We’re back, and it’s time for housekeeping chores, as always. Here is the link to Part A of this series. If you are reading ALL 3 series from the beginning, then link to Part A, and that will contain a link to all the previous entries for Part I and Part II, which were penned some months back. Then read:

Part III-A itself,  III-B,

and then this one, which is III-C. Got it?

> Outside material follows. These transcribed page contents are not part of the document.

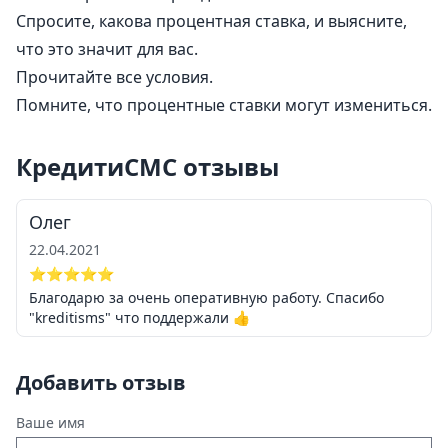
Спросите, какова процентная ставка, и выясните,
что это значит для вас.
Прочитайте все условия.
Помните, что процентные ставки могут измениться.
КредитиCMC отзывы
Олег
22.04.2021
⭐⭐⭐⭐⭐
Благодарю за очень оперативную работу. Спасибо
"kreditisms" что поддержали 👍
Добавить отзыв
Ваше имя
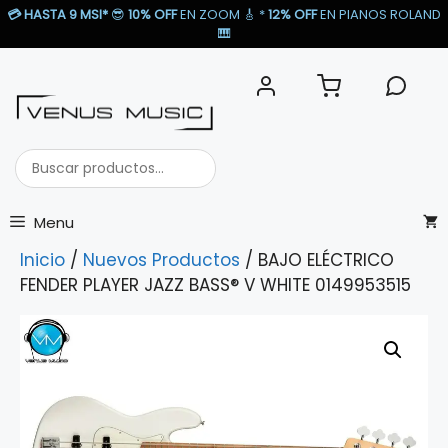
Saltar
💳
HASTA 9 MSI*
😎
10% OFF
EN ZOOM 🎸​ *
12% OFF
EN PIANOS ROLAND
al
🎹​
contenido
Buscar
productos...
Menu
Inicio
/
Nuevos Productos
/ BAJO ELÉCTRICO
FENDER PLAYER JAZZ BASS® V WHITE 0149953515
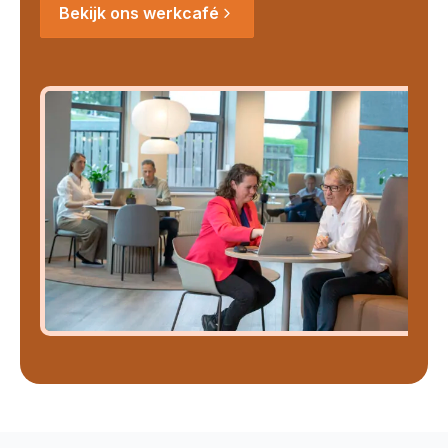
Bekijk ons werkcafé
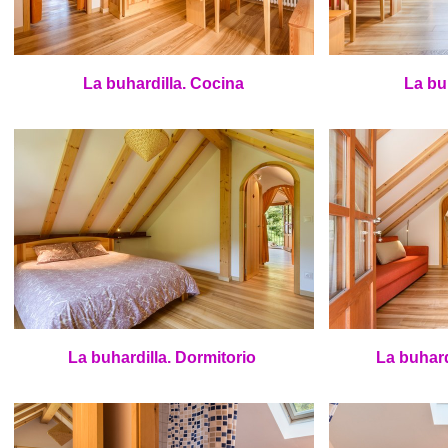
La buhardilla. Cocina
La bu
La buhardilla. Dormitorio
La buhard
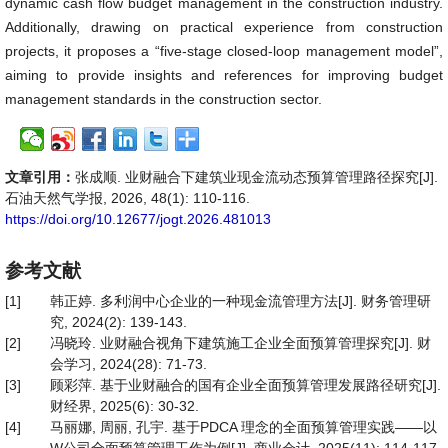
dynamic cash flow budget management in the construction industry.
Additionally, drawing on practical experience from construction
projects, it proposes a “five-stage closed-loop management model”,
aiming to provide insights and references for improving budget
management standards in the construction sector.
文章引用：
张成顺. 业财融合下建筑业现金流动态预算管理路径探究[J].
石油天然气学报, 2026, 48(1): 110-116.
https://doi.org/10.12677/jogt.2026.481013
参考文献
[1]
韩正婷. 多利润中心企业的一种现金流管理方法[J]. 财务管理研
究, 2024(2): 139-143.
[2]
冯晓玲. 业财融合视角下建筑施工企业全面预算管理探究[J]. 财
会学习, 2024(28): 71-73.
[3]
顾彩萍. 基于业财融合的国有企业全面预算管理发展路径研究[J].
财经界, 2025(6): 30-32.
[4]
马丽娜, 周丽, 孔宇. 基于PDCA 理念的全面预算管理实践——以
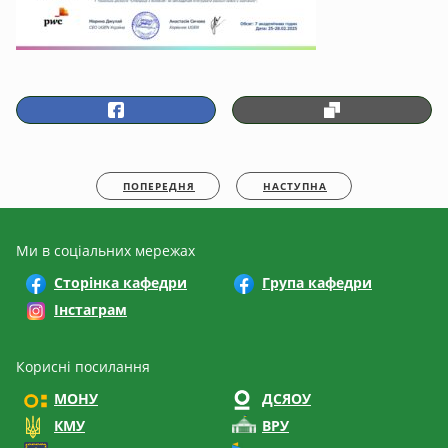
ПОПЕРЕДНЯ
НАСТУПНА
Ми в соціальних мережах
Сторінка кафедри
Група кафедри
Інстаграм
Корисні посилання
МОНУ
ДСЯОУ
КМУ
ВРУ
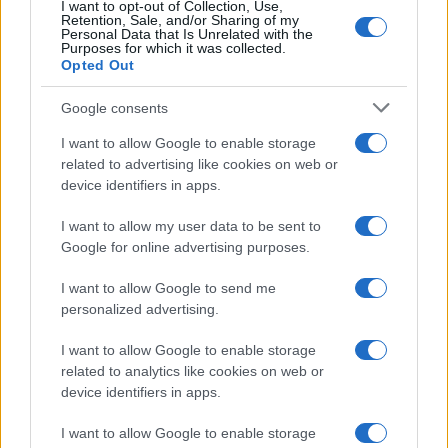
I want to opt-out of Collection, Use,
Retention, Sale, and/or Sharing of my
Personal Data that Is Unrelated with the
Purposes for which it was collected.
Opted Out
Google consents
I want to allow Google to enable storage
related to advertising like cookies on web or
device identifiers in apps.
I want to allow my user data to be sent to
Google for online advertising purposes.
I want to allow Google to send me
personalized advertising.
I want to allow Google to enable storage
related to analytics like cookies on web or
device identifiers in apps.
Continua a leggere
I want to allow Google to enable storage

Before continuing with Part III of Professor Chase monograph “Trotsky In Mexico”, let us recap the major points of the timeline:

  • On May 24, 1940 an operational team of NKVD assassins invaded Trotsky’s compound in Mexico City, shot up the place with machine guns, lightly wounded Trotsky’s grandson Seva, abducted and then murdered Trotsky’s bodyguard Robert Sheldon Harte.
  • After the failed assassination attempt, the Stalin camp (using their trade union goons, other front groups, and various shills in the Mexican press) attempted to mislead the Mexican police.  Lying through their teeth, as criminals do, they pointed the finger at Trotsky himself and claimed he had set off his own false flag.  The Mexican police were no dummies and soon sorted it out, though.  And the end result was that a certain part of Mexican public opinion started to turn against the Stalinists.  Professor Chase, to his credit, documents these moments as well, in addition to just throwing mud at Trotsky.

Stalin in 1940

  • Trotsky fought back against his slanderers, as he always did, but this is where he started to cross the grey line, maybe.  There was a buzz of communications between the Trotsky camp and American officials in Mexico City.  The main go-between was Trotsky’s secretary Joseph Hansen.  Trotsky had more male secretaries than Bette Midler, but  truly Joseph Hansen was the greatest of them all.  Via Hansen, Trotsky delivered materials to the U.S. government intended to help them find and punish the goons who had attacked Trotsky’s family and murdered Harte.  The materials were mostly just stuff that Trotsky had been compiling openly for his various libel lawsuits against Mexican trade union leaders and that Communist-leaning part of the Mexican press.
  • In addition — and this is the more controversial part, from a Marxist angle, Trotsky went further than just the Mexican materials.  Digging into his memory banks and perhaps utilizing some sources he still may have had in Europe, he sought to out various GPU functionaries operating behind diplomatic cover, in Mexico, the United States, and Europe.  What Trotsky knew (which was more than likely old info), and was prepared to deliver to the U.S. government, serves to this day as Stalinist justification for his murder, as in:  “He knew too much and was going to talk, therefore Stalin had to bump him off.”  Which is misleading, given that Stalin had been trying for years to bump him off, long before Trotsky “went too far”, in the view of those pro-Stalinists who, this day, continue to justify his assassination and all the other hijinks of the Stalin camp.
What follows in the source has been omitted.